Pain and symptoms of the bite have been known to last up to seven weeks after the initial bite. Abdominal problems may also develop.

Anti venom is readily available at all hospitals to counteract the symptoms.





This giant centipede can grow to a very impressive 38 cm. The death of a 7 year old girl in the Philippines, who died 29 hours after being bitten, was due to a species of the giant centipede.

Regarded in Japan as 'very dangerous', it can be found almost anywhere from houses, outbuildings, and even around supermarkets.

Their tremendous speed of nearly 0.5 m per second makes them difficult to catch. And once caught, many Japanese nationals will burn them as their shell is quite tough.

Bitten victims will feel the initial bite as it is very painful. The area or a large part of the limb will become red and slight swelling may occur.

Nausea with vomiting, dizziness and fever coud follow, even hours after the bite. An elevated heart beat with skin necrosis around the bite can follow in the coming weeks.

The victim will feel weak during the recovery process, which can take up to two months.




Giant Hornet

A very deadly man killer. The ultimate stinging insect in Japan which kills 30 -40 people every year, is the Giant Hornet ( Suzumebachi ).

Growing to an impressive 1.8 inches long, with a wingspan greater than 2.4 inches, these hornets are also beneficial as they eat crop pests.

European honey bees have been introduced into Japan to help with pollicisation Unfortunately, a single Giant Hornet can kill 30 bees in under a minute. 30 Giant Hornets have been known to kill an entire hive of 30,000 bees in less than 3 hours.

In rural areas of Japan, Hornet nests, which are usually high up in trees, are to be avoided at all costs. They are attracted to black clothing and perfumes.

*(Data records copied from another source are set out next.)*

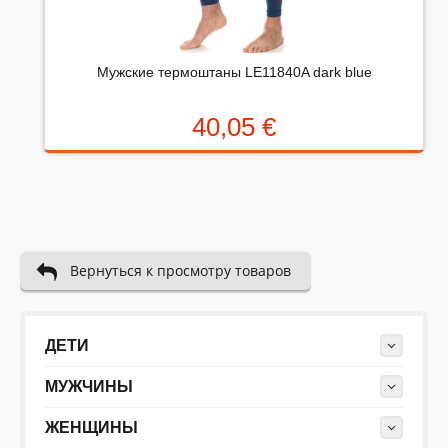
выберите оценку от 0 (плохо) до 5 (отлично).
Rating:
Мужские термоштаны LE11840A dark blue
Набранные символы:
40,05 €
Вернуться к просмотру товаров
ДЕТИ
МУЖЧИНЫ
ЖЕНЩИНЫ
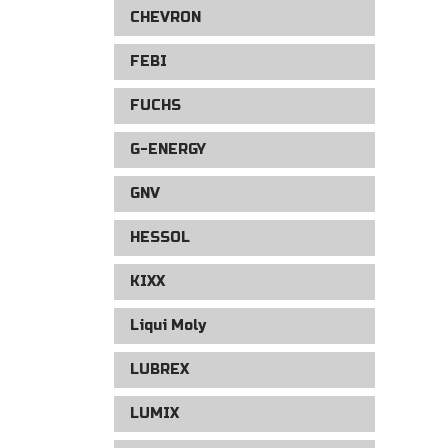
CHEVRON
FEBI
FUCHS
G-ENERGY
GNV
HESSOL
KIXX
Liqui Moly
LUBREX
LUMIX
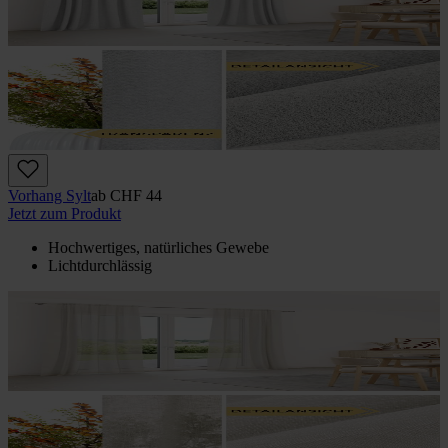
Vorhang Sylt
ab
CHF 44
Jetzt zum Produkt
Hochwertiges, natürliches Gewebe
Lichtdurchlässig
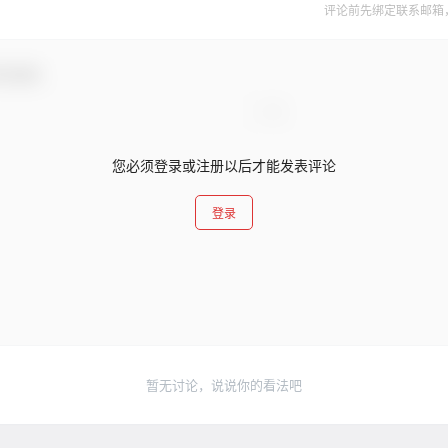
评论前先绑定联系邮箱
与互动！
您必须登录或注册以后才能发表评论
登录
暂无讨论，说说你的看法吧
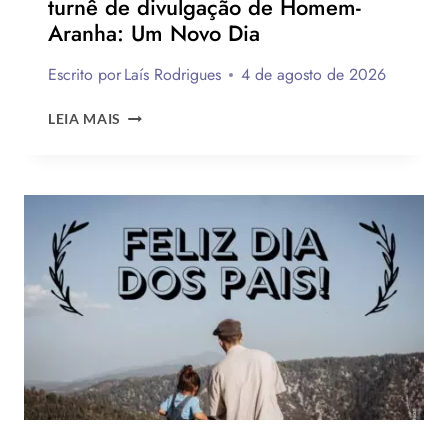
turnê de divulgação de Homem-
Aranha: Um Novo Dia
Escrito por
Laís Rodrigues
4 de agosto de 2026
OS
LEIA MAIS
MELHORES
LOOKS
DE
ZENDAYA
NA
TURNÊ
DE
DIVULGAÇÃO
DE
HOMEM-
ARANHA:
UM
NOVO
DIA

These hornets can even spray their venom, causing temporary blindness. Very aggressive, if one hornet is agitate, it sends out a signal and over 500 hornets could go on the attack within moments.

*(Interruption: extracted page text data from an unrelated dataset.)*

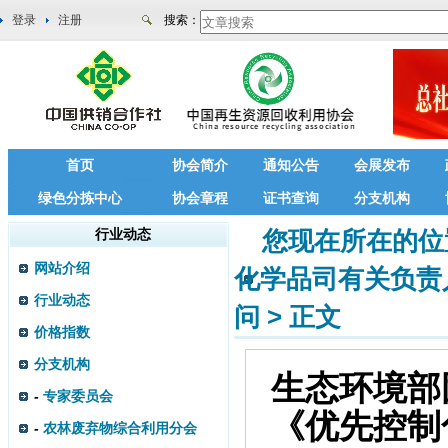
登录
注册
搜索：
首页
协会简介
通知公告
会展发布
绿色分拣中心
协会章程
证书查询
分支机构
行业动态
您现在所在的位
网站介绍
化学品司有关负责
行业动态
问
>
正文
价格指数
分支机构
生态环境部
-
专家委员会
《优先控制
-
农林废弃物综合利用分会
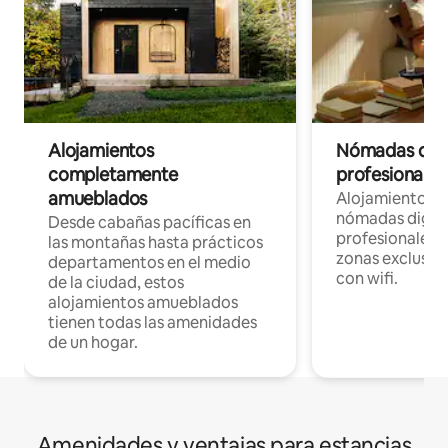
Alojamientos
Nómadas digit
completamente
profesionales 
amueblados
Alojamientos 
nómadas digita
Desde cabañas pacíficas en
profesionales d
las montañas hasta prácticos
zonas exclusiva
departamentos en el medio
con wifi.
de la ciudad, estos
alojamientos amueblados
tienen todas las amenidades
de un hogar.
Amenidades y ventajas para estancias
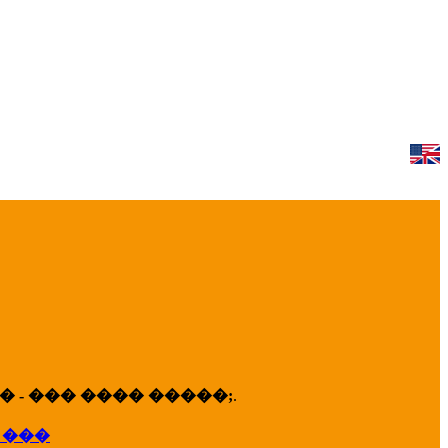
 - ��� ���� �����;
.
 ���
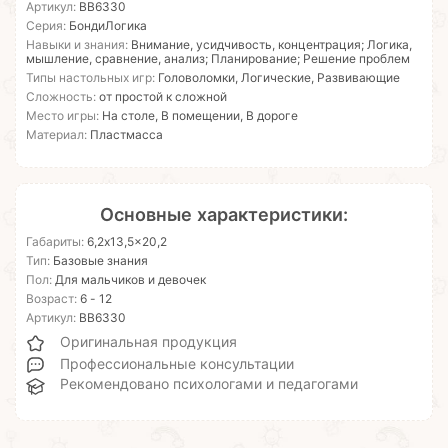
Артикул:
ВВ6330
Серия:
БондиЛогика
Навыки и знания:
Внимание, усидчивость, концентрация; Логика,
мышление, сравнение, анализ; Планирование; Решение проблем
Типы настольных игр:
Головоломки, Логические, Развивающие
Сложность:
от простой к сложной
Место игры:
На столе, В помещении, В дороге
Материал:
Пластмасса
Основные характеристики:
Габариты:
6,2x13,5x20,2
Тип:
Базовые знания
Пол:
Для мальчиков и девочек
Возраст:
6 - 12
Артикул:
ВВ6330
Оригинальная продукция
Профессиональные консультации
Рекомендовано психологами и педагогами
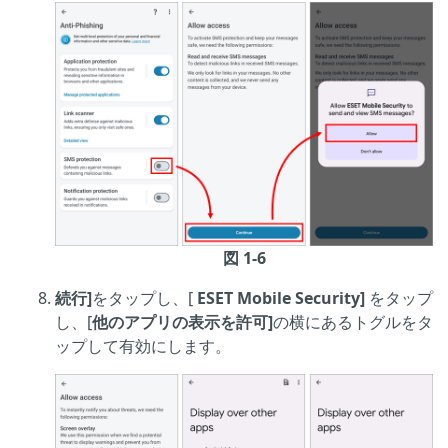
図 1-6
続行]
をタップし
、[
ESET Mobile Security]
をタップ
し、[
他のアプリの表示を許可]
の横にあるトグルをタ
ップして有効にします。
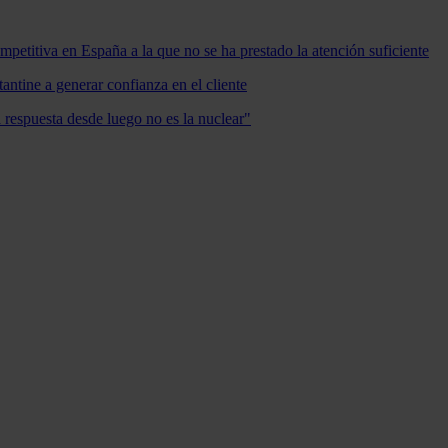
mpetitiva en España a la que no se ha prestado la atención suficiente
antine a generar confianza en el cliente
a respuesta desde luego no es la nuclear"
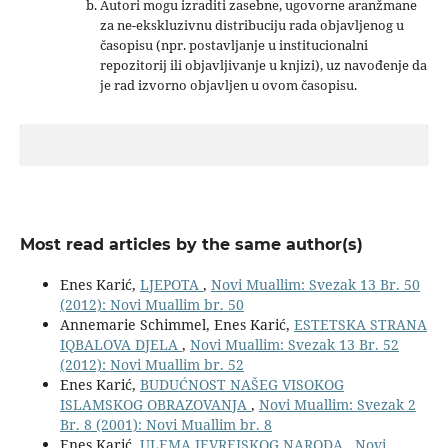
Autori mogu izraditi zasebne, ugovorne aranžmane
za ne-ekskluzivnu distribuciju rada objavljenog u
časopisu (npr. postavljanje u institucionalni
repozitorij ili objavljivanje u knjizi), uz navođenje da
je rad izvorno objavljen u ovom časopisu.
Most read articles by the same author(s)
Enes Karić,
LJEPOTA
,
Novi Muallim: Svezak 13 Br. 50
(2012): Novi Muallim br. 50
Annemarie Schimmel, Enes Karić,
ESTETSKA STRANA
IQBALOVA DJELA
,
Novi Muallim: Svezak 13 Br. 52
(2012): Novi Muallim br. 52
Enes Karić,
BUDUĆNOST NAŠEG VISOKOG
ISLAMSKOG OBRAZOVANJA
,
Novi Muallim: Svezak 2
Br. 8 (2001): Novi Muallim br. 8
Enes Karić,
ULEMA JEVREJSKOG NARODA
,
Novi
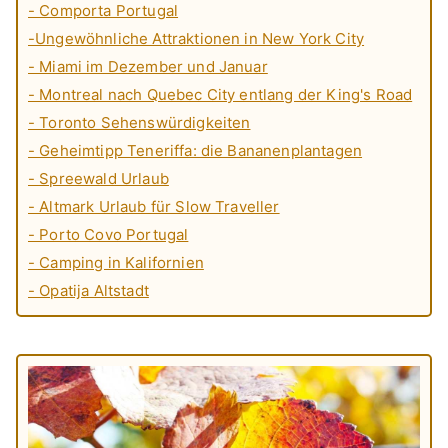
- Comporta Portugal
-Ungewöhnliche Attraktionen in New York City
- Miami im Dezember und Januar
- Montreal nach Quebec City entlang der King's Road
- Toronto Sehenswürdigkeiten
- Geheimtipp Teneriffa: die Bananenplantagen
- Spreewald Urlaub
- Altmark Urlaub für Slow Traveller
- Porto Covo Portugal
- Camping in Kalifornien
- Opatija Altstadt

Being stung once may require hospitalisation if an allergic reaction is encountered. The venom is injected by a 6mm long stinger, which will then rapidly progress through the blood system attacking the nervous system.

Victims will feel the sting immediately, as it is very painful. Local swelling, palpitations and sweating are all symptoms of being stung.

Breathing problems, kidney failure, and death may also follow, even if anti venom has been administered.




Electric Caterpillar

The denkimush, Japanese eclectic Caterpillar, does not actually produce any electric. The defensive chemical it releases when touched feels like being pricked with a needle with an electric charge.

Only approximately 25 mm long, not lethal, but not nice.